David Loughton said concern over shortages had led medical staff and ward managers to be protective of stocks, often hiding them away to ensure their department was adequately supplied.
He said he attached no blame to them, but that their behaviour was an indication of the uncertainty and concern that came when coronavirus arrived and hospital admission numbers started to soar.
The chief executive of Royal Wolverhampton NHS Trust, which runs New Cross Hospital, was speaking at a board meeting, where the issue of personal protective equipment (PPE) was raised.
He said getting enough supplies in presented a “difficult situation”.
He told the meeting: “I don’t blame anybody for this, there are certain things that happened during Covid that did not help the situation, when there was a scarcity of PPE.
“Ward managers can best be described as squirrels because they can hide things in cupboards and wait for the winter.
“We go back to the start of this, there were behaviours, that were normal human behaviours.
“But it didn’t help the situation when there were people who said ‘no, no, no, this is my departmental PPE’.”
Mr Loughton said the issue had been identified and a new culture of looking at the bigger picture within the hospital trust was being encouraged among staff as it continued to deal with challenges brought by the coronavirus crisis.
He added: “We have absolutely nailed down where some of these problems actually started. As I say, we will deal with them.”
Professor Steve Field, chairman of the trust, added: “I think the message there is generally about management and messages and acting on things at all levels, which is important.”
Earlier on in the meeting, attendants had asked how well some staff had felt supported at work, including with their mental health and safety.
'Small core' of staff not treating people well
Mr Loughton said “a small core” of staff had not been behaving well and said work is ongoing to address those issues.
He said: “Let us stop giving ourselves a warm, cuddly feeling.
“You cannot change what you do not acknowledge.
“There is a small core of people – outside of domestics, porters, etcetera, etcetera – that have not been treating people as well as I would like.
“I have narrowed down the areas and we will be dealing with those people, no question about it.
“Let us be clear, it isn’t uniform across the trust that these people have been appreciated throughout the trust, but it will be dealt with.
“Believe me, I have got the list of ward staff that haven’t been treating people as well as I would expect, and they will be dealt with.”
Every hospital trust has a ‘Freedom to Speak Up Guardian’ to give independent support and advice to staff who want to raise concerns.
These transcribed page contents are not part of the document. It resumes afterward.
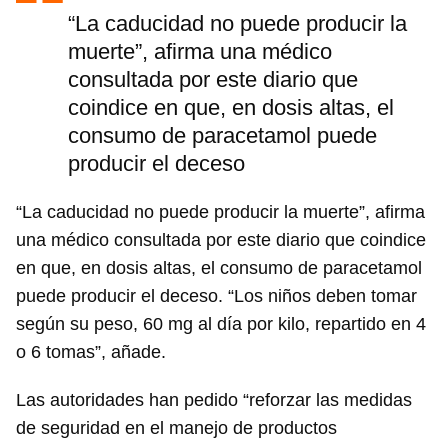
“La caducidad no puede producir la
muerte”, afirma una médico
consultada por este diario que
coindice en que, en dosis altas, el
consumo de paracetamol puede
producir el deceso
“La caducidad no puede producir la muerte”, afirma
una médico consultada por este diario que coindice
en que, en dosis altas, el consumo de paracetamol
puede producir el deceso. “Los niños deben tomar
según su peso, 60 mg al día por kilo, repartido en 4
o 6 tomas”, añade.
Las autoridades han pedido “reforzar las medidas
de seguridad en el manejo de productos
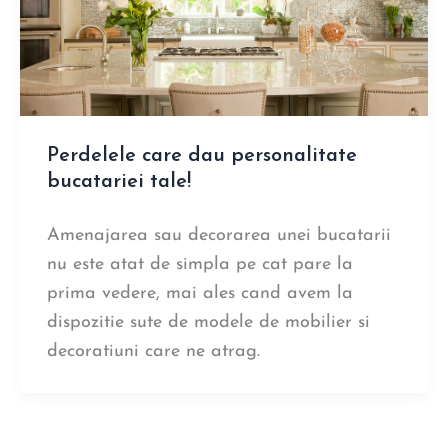
Perdelele care dau personalitate
bucatariei tale!
Amenajarea sau decorarea unei bucatarii
nu este atat de simpla pe cat pare la
prima vedere, mai ales cand avem la
dispozitie sute de modele de mobilier si
decoratiuni care ne atrag.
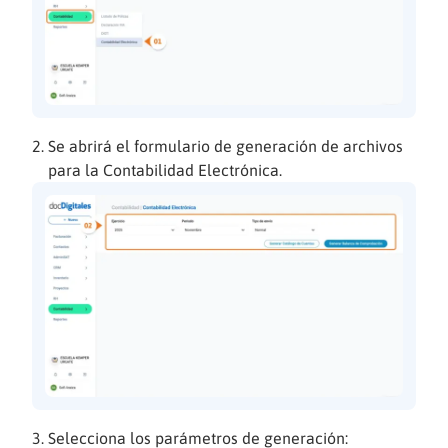
Se abrirá el formulario de generación de archivos
para la Contabilidad Electrónica.
Selecciona los parámetros de generación:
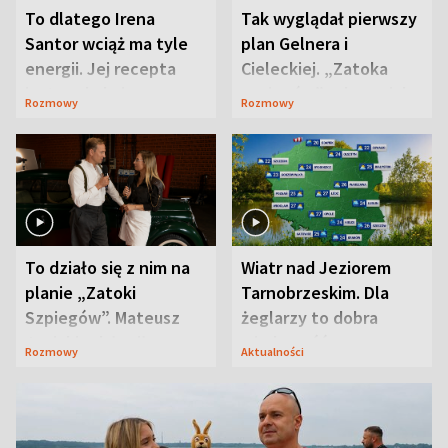
To dlatego Irena
Tak wyglądał pierwszy
Santor wciąż ma tyle
plan Gelnera i
energii. Jej recepta
Cieleckiej. „Zatoka
jest zaskakująco
szpiegów” od razu ich
Rozmowy
Rozmowy
prosta
zaskoczyła
To działo się z nim na
Wiatr nad Jeziorem
planie „Zatoki
Tarnobrzeskim. Dla
Szpiegów”. Mateusz
żeglarzy to dobra
Janicki odsłonił
wiadomość
Rozmowy
Aktualności
aktorski sekret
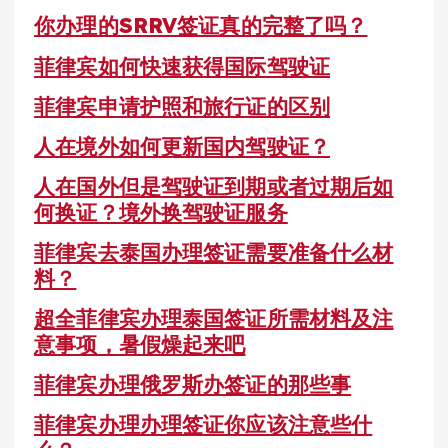
你办理的SRRV签证真的完整了吗？
菲律宾如何快速获得国际驾驶证
菲律宾申请护照和旅行证的区别
人在境外如何更新国内驾驶证？
人在国外但是驾驶证到期或者过期后如
何换证？境外换驾驶证服务
菲律宾去泰国办理签证需要准备什么材
料？
超全菲律宾办理泰国签证所需材料及注
意事项，暑假燥起来吧
菲律宾办理俄罗斯办签证的那些事
菲律宾办理办理签证你应该注意些什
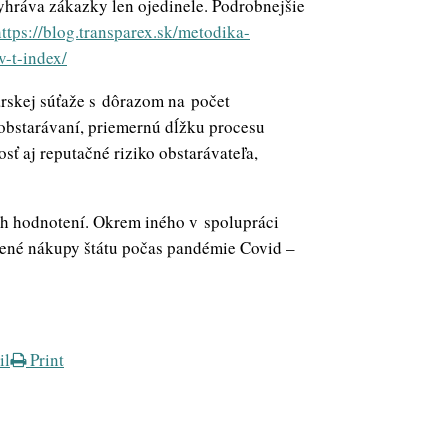
yhráva zákazky len ojedinele. Podrobnejšie
https://blog.transparex.sk/metodika-
v-t-index/
árskej súťaže s dôrazom na počet
obstarávaní, priemernú dĺžku procesu
sť aj reputačné riziko obstarávateľa,
h hodnotení. Okrem iného v spolupráci
ené nákupy štátu počas pandémie Covid –
il
Print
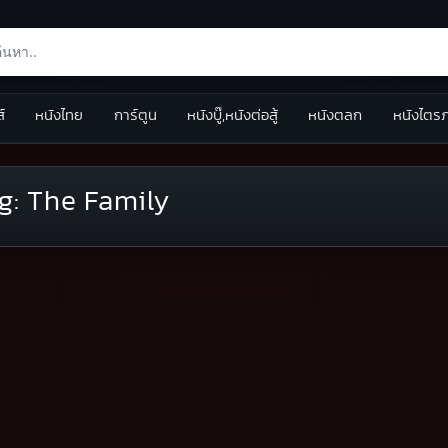
ส์
หนังไทย
การ์ตูน
หนังบู๊,หนังต่อสู้
หนังตลก
หนังไตร
g:
The Family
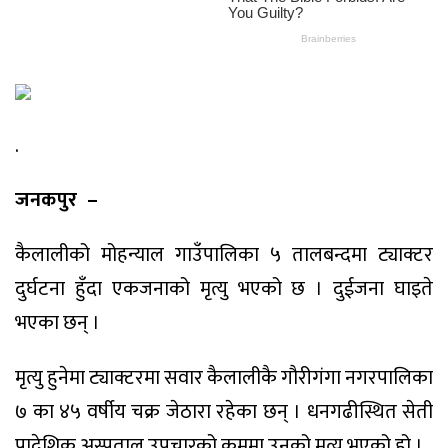
.
जनकपुर –
कैलालीको मोहन्याल गाउँपालिका ५ तालबन्दमा ट्याक्टर
दुर्घटना हुँदा एकजनाको मृत्यु भएको छ । दुईजना घाइते
भएका छन् ।
मृत्यु हुनेमा ट्याक्टरमा सवार कैलालीकै गौरीगंगा नगरपालिका
७ का ४५ वर्षीय चक्र जेठारा रहेका छन् । धनगढीस्थित सेती
प्रादेशिक अस्पताल उपचारको क्रममा उनको मृत्यु भएको हो ।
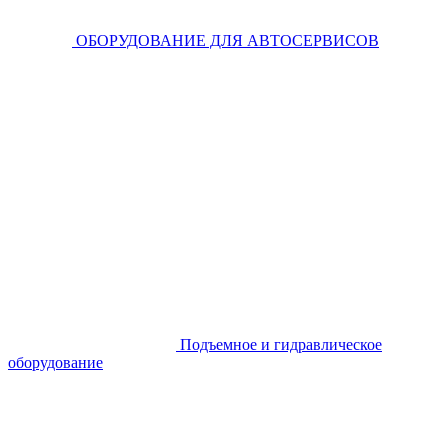
ОБОРУДОВАНИЕ ДЛЯ АВТОСЕРВИСОВ
Подъемное и гидравлическое
оборудование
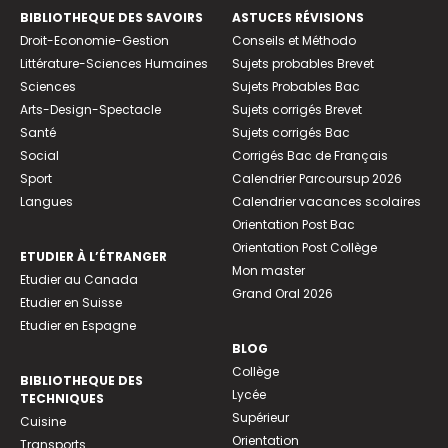
BIBLIOTHEQUE DES SAVOIRS
ASTUCES RÉVISIONS
Droit-Economie-Gestion
Conseils et Méthodo
Littérature-Sciences Humaines
Sujets probables Brevet
Sciences
Sujets Probables Bac
Arts-Design-Spectacle
Sujets corrigés Brevet
Santé
Sujets corrigés Bac
Social
Corrigés Bac de Français
Sport
Calendrier Parcoursup 2026
Langues
Calendrier vacances scolaires
Orientation Post Bac
Orientation Post Collège
ETUDIER À L’ÉTRANGER
Mon master
Etudier au Canada
Grand Oral 2026
Etudier en Suisse
Etudier en Espagne
BLOG
Collège
BIBLIOTHEQUE DES
Lycée
TECHNIQUES
Supérieur
Cuisine
Orientation
Transports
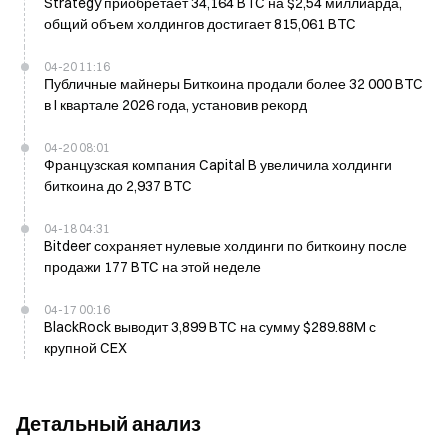
Strategy приобретает 34,164 BTC на $2,54 миллиарда,
общий объем холдингов достигает 815,061 BTC
04-20 11:16
Публичные майнеры Биткоина продали более 32 000 BTC
в I квартале 2026 года, установив рекорд
04-20 08:01
Французская компания Capital B увеличила холдинги
биткоина до 2,937 BTC
04-18 04:31
Bitdeer сохраняет нулевые холдинги по биткоину после
продажи 177 BTC на этой неделе
04-17 00:16
BlackRock выводит 3,899 BTC на сумму $289.88M с
крупной CEX
Детальный анализ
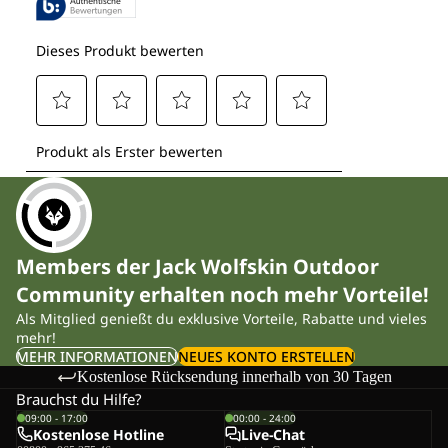
Members der Jack Wolfskin Outdoor
Community erhalten noch mehr Vorteile!
Als Mitglied genießt du exklusive Vorteile, Rabatte und vieles
mehr!
MEHR INFORMATIONEN
NEUES KONTO ERSTELLEN
Kostenlose Rücksendung innerhalb von 30 Tagen
Brauchst du Hilfe?
09:00 - 17:00
00:00 - 24:00
Kostenlose Hotline
Live-Chat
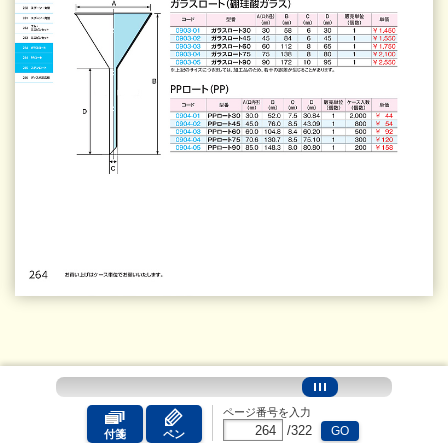
ページ番号を入力
/
322
GO
付箋
ペン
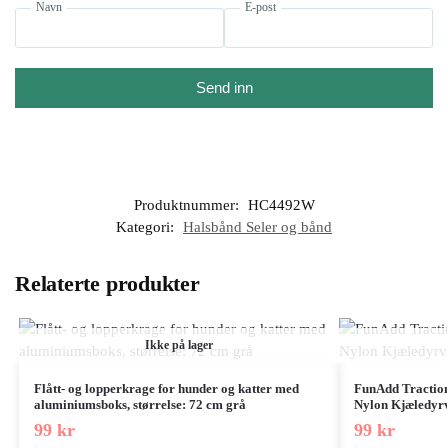
Navn
E-post
Send inn
Produktnummer:
HC4492W
Kategori:
Halsbånd Seler og bånd
Relaterte produkter
Ikke på lager
Flått- og lopperkrage for hunder og katter med
FunAdd Traction
aluminiumsboks, størrelse: 72 cm grå
Nylon Kjæledyrve
99
kr
99
kr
It is part of a nation-wide policy to encourage staff with issues to feel they can be heard.
Mr Loughton said he has an open-door to the Guardian within the Wolverhampton trust. adding: “I meet her anytime she wants to see me.”
He added: “I am not going to go into detail at a public meeting.
“But she has worked very closely with a group of staff, and she has also – through those staff – provided me with the people I need to talk and reprogramme, in terms of their attitude towards some staff.
“I do, in a public meeting, need to make this very clear, it is a small number of areas. It is not big, it is probably three areas that we need to deal with.
“I work very, very closely with the full time convener, I see the full time convener at will, so these concerns get raised to me, so I can go and cut out whether the middle managers are doing anything about their concerns or not. I have done that in one area and we are working with them.”